Search code examples
regexreplacevbscriptsubstitutionmetacharacters

How to Replace with Line Feed in VBScript RegEx


I am using VBScript and have a script that converts an xml to a text file.

I am trying to do a replacement to replace the string ###EntryEnd###\| to a LF character.

I tried \n and \x0a in the replacement pattern but they don't work. The only workaround I found is to use Chr(10) instead.

I was looking for an answer to this behavior by was not able to find it. Both \n and \x0a should work. Any advice?

Here is the code:

' Method to process the file
Private Function PrepFile(ByVal strInp)
    With New RegExp
        .Global = True
        .Pattern = "\|"
        strInp = .Replace(strInp, "")
        .Pattern = "<xmldoc .*?xml:lang=""([^""]+)"">"
        strInp = .Replace(strInp, "English|$1|Part Of Speech|Note|EngDef|Glossary Definition###EntryEnd###|")
        .Pattern = "<remove>.*?</remove>"
        strInp = .Replace(strInp, "")
        .Pattern = "(<tab/>|</para>)"
        strInp = .Replace(strInp, "|")
        .Pattern = "<[^>]*>"
        strInp = .Replace(strInp, "")
        .Pattern = "\n"
        strInp = .Replace(strInp, "")
        .Pattern = "###EntryEnd###\|"
        strInp = .Replace(strInp, chr(10))
    End With
    PrepFile = strInp
End Function

Sample file snippet:

<?xml version="1.0" encoding="UTF-8"?>
<xmldoc source="" type="TERMS" xml:lang="hu-HU">
<para id="13" name="Entry"><notrans><seg>School Administrator</seg><tab/></notrans><remove>___________</remove><seg>iskolavezető</seg></para>
<para id="14" name="Usage"><notrans><seg> </seg><tab/></notrans><remove>HASZNÁLAT:</remove><seg> </seg></para>
<para id="15" name="EntryText"><notrans><seg> </seg><tab/></notrans><remove>MEGHATÁROZÁS:</remove><seg> </seg></para>
<para id="16" name="Context"><remove>PÉLDA:</remove><remove><seg>Cathy Brown iskolavezető</seg></remove><notrans>###EntryEnd###</notrans></para>
<para id="17" name="Entry"><notrans><seg>School Resource Officer</seg><tab/></notrans><remove>___________</remove><seg>iskolarendőr</seg></para>
<para id="18" name="Usage"><notrans><seg> </seg><tab/></notrans><remove>HASZNÁLAT:</remove><seg> </seg></para>
<para id="19" name="EntryText"><notrans><seg>a law enforcement officer who is responsible for providing security and crime prevention services in schools in parts of the United States and Canada.|</seg><tab/></notrans><remove>MEGHATÁROZÁS:</remove><seg>rendőr, aki azért felelős, hogy az iskolákban biztonsági és bűnmegelőzési feladatokat lásson az Egyesült Államok és Kanada egyes területein.</seg></para>
<para id="20" name="Context"><remove>PÉLDA:</remove><remove><seg>Ocalai iskolarendőrök</seg></remove><notrans>###EntryEnd###</notrans></para>
</xmldoc>

Solution

  • In your question the "problem" (simply wrong assumption) can be found in

    • Both \n and \x0a should work

    The documentation of the Replace method doesn't state that the replacement string allows the usage of escape sequences except the $1, $2, ... references to the capture groups in the regular expression pattern.
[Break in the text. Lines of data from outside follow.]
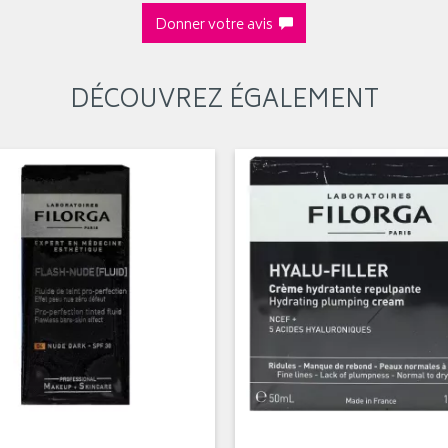
Donner votre avis
DÉCOUVREZ ÉGALEMENT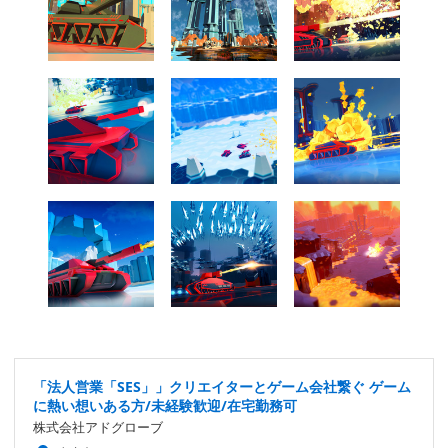
「法人営業「SES」」クリエイターとゲーム会社繋ぐ ゲーム
に熱い想いある方/未経験歓迎/在宅勤務可
株式会社アドグローブ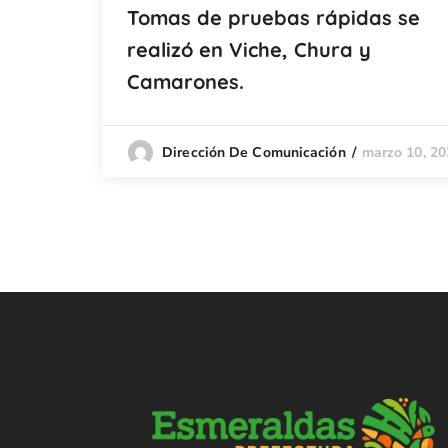
Tomas de pruebas rápidas se
realizó en Viche, Chura y
Camarones.
marzo 10, 20
Dirección De Comunicación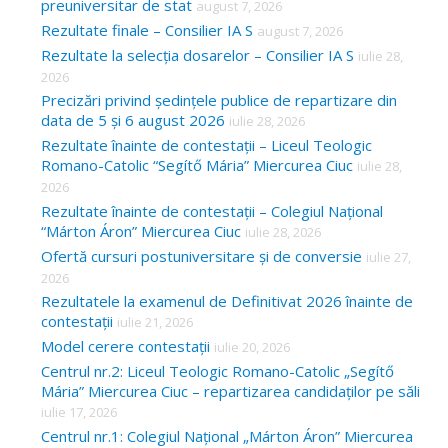
preuniversitar de stat
august 7, 2026
Rezultate finale – Consilier IA S
august 7, 2026
Rezultate la selecția dosarelor – Consilier IA S
iulie 28,
2026
Precizări privind ședințele publice de repartizare din
data de 5 și 6 august 2026
iulie 28, 2026
Rezultate înainte de contestații – Liceul Teologic
Romano-Catolic “Segítő Mária” Miercurea Ciuc
iulie 28,
2026
Rezultate înainte de contestații – Colegiul Național
“Márton Áron” Miercurea Ciuc
iulie 28, 2026
Ofertă cursuri postuniversitare și de conversie
iulie 27,
2026
Rezultatele la examenul de Definitivat 2026 înainte de
contestații
iulie 21, 2026
Model cerere contestații
iulie 20, 2026
Centrul nr.2: Liceul Teologic Romano-Catolic „Segítő
Mária” Miercurea Ciuc – repartizarea candidaților pe săli
iulie 17, 2026
Centrul nr.1: Colegiul Național „Márton Áron” Miercurea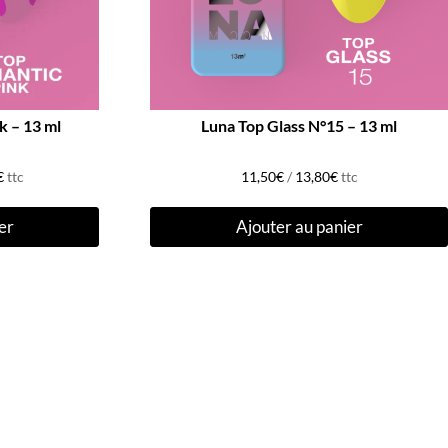
k – 13 ml
Luna Top Glass N°15 – 13 ml
€
ttc
11,50
€
/
13,80
€
ttc
er
Ajouter au panier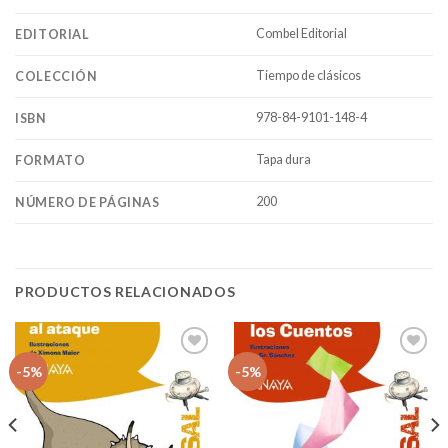
Combel Editorial
EDITORIAL
Tiempo de clásicos
COLECCIÓN
978-84-9101-148-4
ISBN
Tapa dura
FORMATO
200
NÚMERO DE PÁGINAS
PRODUCTOS RELACIONADOS
Añadir
Añadir
-5%
-5%
a la
a la
lista
lista
de
de
deseos
deseos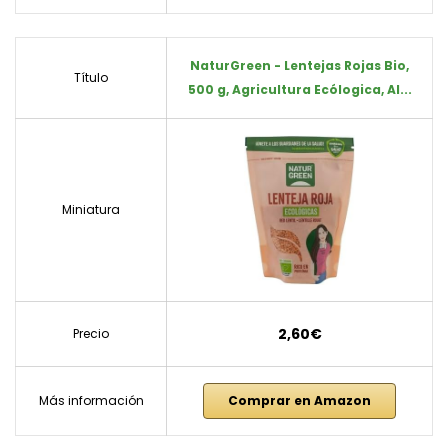
NaturGreen - Lentejas Rojas Bio,
Título
500 g, Agricultura Ecólogica, Al...
Miniatura
2,60€
Precio
Más información
Comprar en Amazon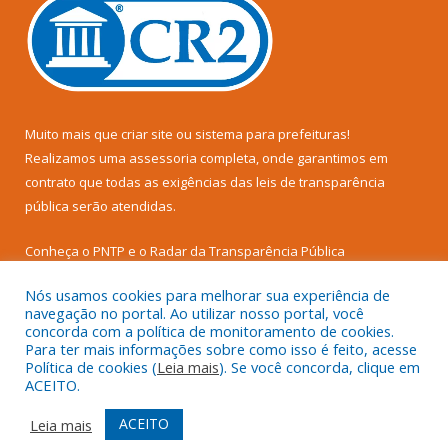
Muito mais que
criar site
ou
sistema para prefeituras
!
Realizamos uma
assessoria
completa, onde garantimos em
contrato que todas as exigências das
leis de transparência
pública
serão atendidas.
Conheça o
PNTP
e o
Radar da Transparência Pública
Nós usamos cookies para melhorar sua experiência de
navegação no portal. Ao utilizar nosso portal, você
concorda com a política de monitoramento de cookies.
Para ter mais informações sobre como isso é feito, acesse
Todos os direitos reservados a Prefeitura Municipal de Senador
Política de cookies (
Leia mais
). Se você concorda, clique em
José Porfírio.
ACEITO.
Mapa do Site
Acessar Área Administrativa
ACEITO
Leia mais
Acessar Webmail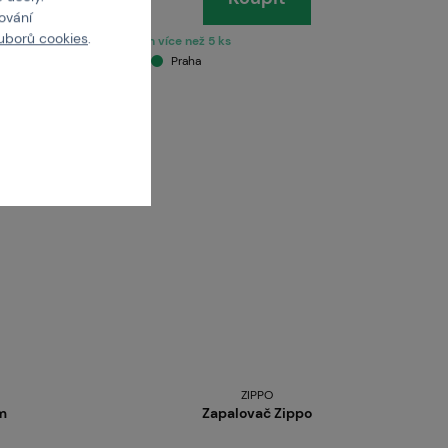
cování
uborů cookies
.
skladem více než 5 ks
Brno
Praha
ZIPPO
rm
Zapalovač Zippo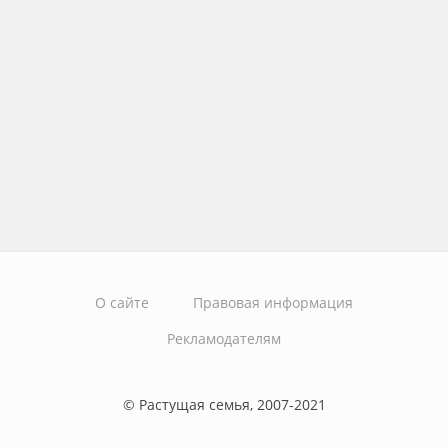
О сайте
Правовая информация
Рекламодателям
© Растущая семья, 2007-2021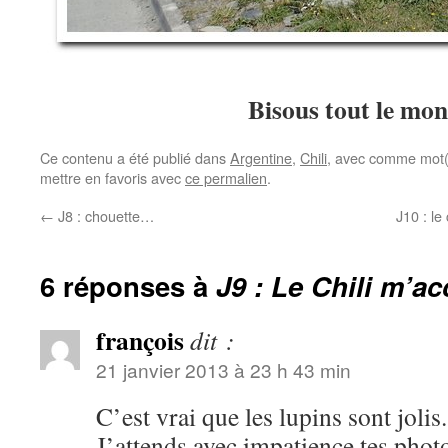
Bisous tout le mo
Ce contenu a été publié dans
Argentine
,
Chili
, avec comme mot(
mettre en favoris avec
ce permalien
.
←
J8 : chouette…
J10 : le
6 réponses à
J9 : Le Chili m’a
françois
dit :
21 janvier 2013 à 23 h 43 min
C’est vrai que les lupins sont jolis.
J’attends avec impatience tes phot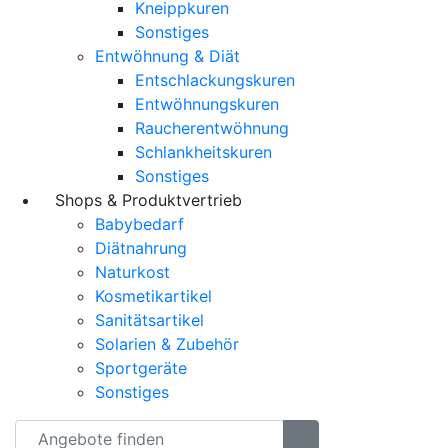
Kneippkuren
Sonstiges
Entwöhnung & Diät
Entschlackungskuren
Entwöhnungskuren
Raucherentwöhnung
Schlankheitskuren
Sonstiges
Shops & Produktvertrieb
Babybedarf
Diätnahrung
Naturkost
Kosmetikartikel
Sanitätsartikel
Solarien & Zubehör
Sportgeräte
Sonstiges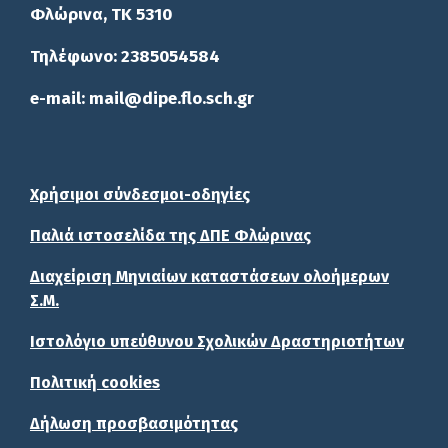
Φλώρινα, ΤΚ 5310
Τηλέφωνο: 2385054584
e-mail: mail@dipe.flo.sch.gr
Χρήσιμοι σύνδεσμοι-οδηγίες
Παλιά ιστοσελίδα της ΔΠΕ Φλώρινας
Διαχείριση Μηνιαίων καταστάσεων ολοήμερων
Σ.Μ.
Ιστολόγιο υπεύθυνου Σχολικών Δραστηριοτήτων
Πολιτική cookies
Δήλωση προσβασιμότητας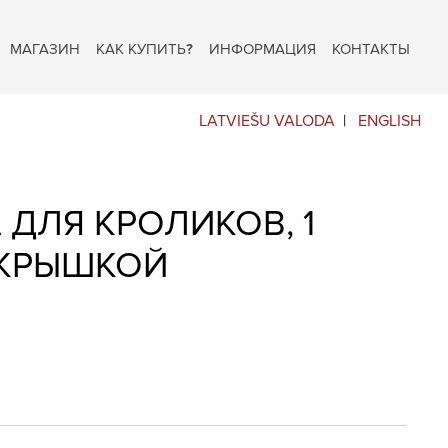
МАГАЗИН
КАК КУПИТЬ?
ИНФОРМАЦИЯ
КОНТАКТЫ
LATVIEŠU VALODA
ENGLISH
ДЛЯ КРОЛИКОВ, 1
 КРЫШКОЙ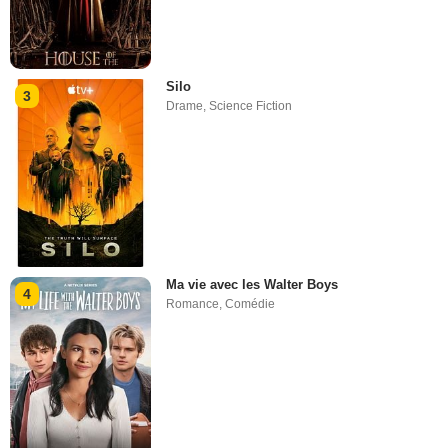
Silo
3
Drame
,
Science Fiction
Ma vie avec les Walter Boys
4
Romance
,
Comédie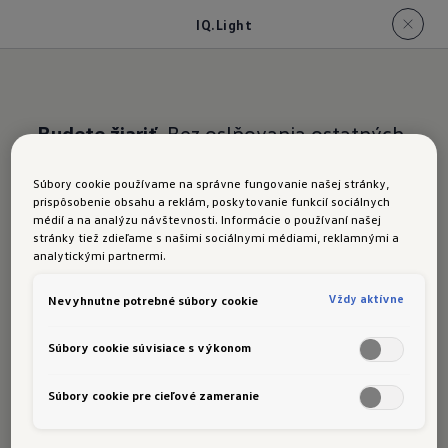
IQ.Light
Budete žiariť.
Bez oslňovania ostatných
IQ.LIGHT
Súbory cookie používame na správne fungovanie našej stránky,
prispôsobenie obsahu a reklám, poskytovanie funkcií sociálnych
médií a na analýzu návštevnosti. Informácie o používaní našej
stránky tiež zdieľame s našimi sociálnymi médiami, reklamnými a
analytickými partnermi.
Už na prvý pohľad sa nový Passat voliteľne
Vždy aktívne
Nevyhnutne potrebné súbory cookie
prezentuje so skutočne exkluzívnym systémom:
inovatívnymi svetlometmi
IQ.LIGHT
.
Súbory cookie súvisiace s výkonom
Technológia Matrix
umožňuje
dlhodobú jazdu s
Súbory cookie pre cieľové zameranie
aktívnymi diaľkovými svetlami
bez oslňovania
ostatných účastníkov cestnej premávky
. Medzi
1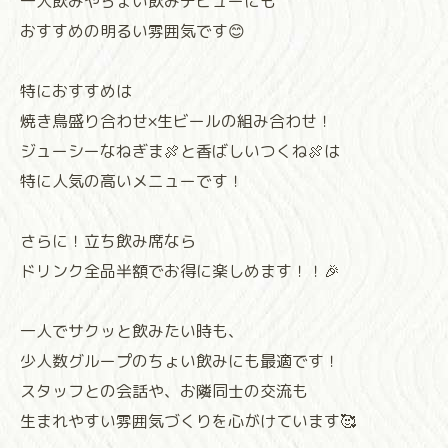
一人飲みやちょい飲みデビューにも
おすすめの明るい雰囲気です😊
特におすすめは
焼き鳥盛り合わせ×生ビールの組み合わせ！
ジューシーなねぎま🍖と香ばしいつくね🍖は
特に人気の高いメニューです！
さらに！立ち飲み席なら
ドリンク全品半額でお得に楽しめます！！🎉
一人でサクッと飲みたい時も、
少人数グループのちょい飲みにも最適です！
スタッフとの会話や、お隣同士の交流も
生まれやすい雰囲気づくりを心がけています🥰⁡⁡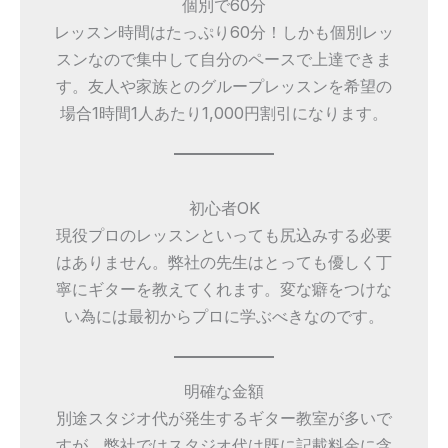
個別で60分
レッスン時間はたっぷり60分！しかも個別レッ
スンなので集中して自分のペースで上達できま
す。友人や家族とのグループレッスンを希望の
場合1時間1人あたり1,000円割引になります。
初心者OK
現役プロのレッスンといっても尻込みする必要
はありません。弊社の先生はとっても優しく丁
寧にギターを教えてくれます。変な癖をつけな
い為には最初からプロに学ぶべきなのです。
明確な金額
別途スタジオ代が発生するギター教室が多いで
すが、弊社ではスタジオ代は既に記載料金に含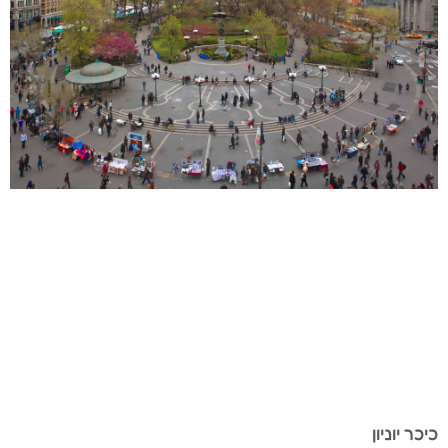
כיכר יוניון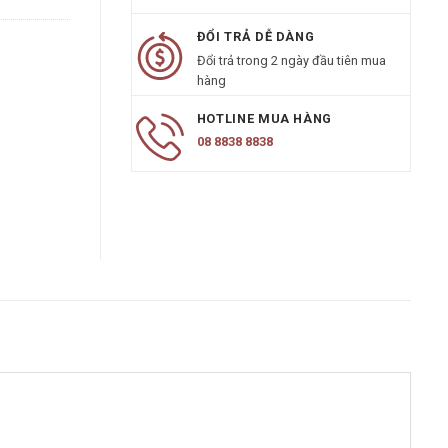
ĐỔI TRẢ DỄ DÀNG
Đổi trả trong 2 ngày đầu tiên mua
hàng
HOTLINE MUA HÀNG
08 8838 8838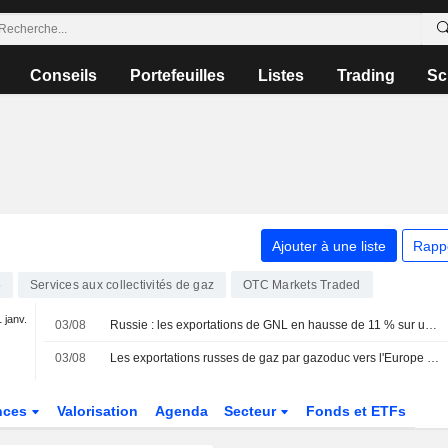
Conseils
Portefeuilles
Listes
Trading
Sc
Ajouter à une liste
Rapp
5
Services aux collectivités de gaz
OTC Markets Traded
1 janv.
03/08
Russie : les exportations de GNL en hausse de 11 % sur un an entre janvier et juillet
03/08
Les exportations russes de gaz par gazoduc vers l'Europe ont reculé de 5,2 % sur un an en juillet, selon les données
nces
Valorisation
Agenda
Secteur
Fonds et ETFs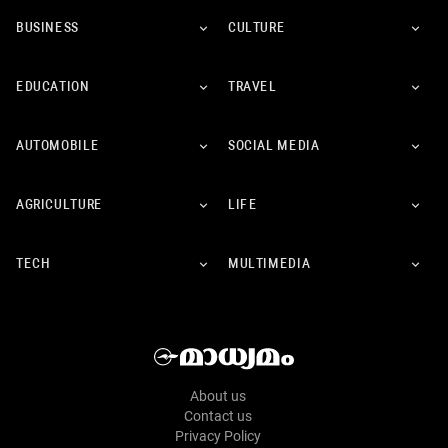
BUSINESS
CULTURE
EDUCATION
TRAVEL
AUTOMOBILE
SOCIAL MEDIA
AGRICULTURE
LIFE
TECH
MULTIMEDIA
About us
Contact us
Privacy Policy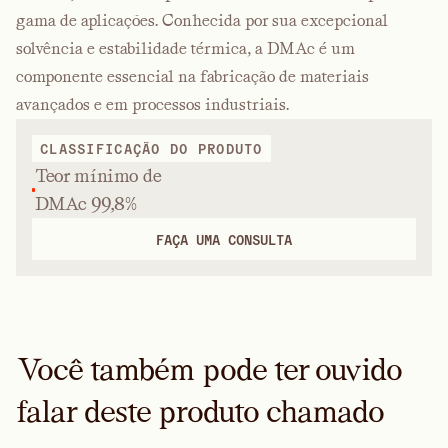
gama de aplicações. Conhecida por sua excepcional
solvência e estabilidade térmica, a DMAc é um
componente essencial na fabricação de materiais
avançados e em processos industriais.
CLASSIFICAÇÃO DO PRODUTO
Teor mínimo de
DMAc 99,8%
FAÇA UMA CONSULTA
Você também pode ter ouvido
falar deste produto chamado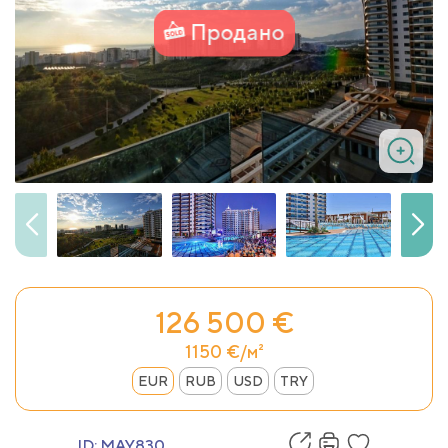
Продано
126 500 €
1150 €/м²
EUR
RUB
USD
TRY
ID:
MAY830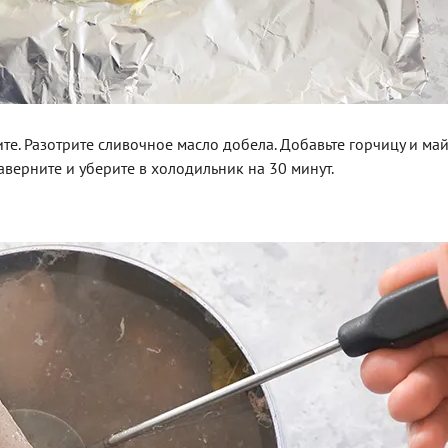
е. Разотрите сливочное масло добела. Добавьте горчицу и май
аверните и уберите в холодильник на 30 минут.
    So, if the RegExp object does not provide this behaviour in the replacement string, and as the VBScript parser does not handle any escape sequences in strings except escaped doubled quotes, there is not any element handling the \n to line feed conversion.

    You can use the indicated escape sequences to represent nonprinting characters in the search pattern string but they are not seen as escape sequences in the replacement string.

    If you don't like the Chr(10) function call, you can use the available vbLf constant to refer to the line feed character

    strInp = .Replace(strInp, vbLf)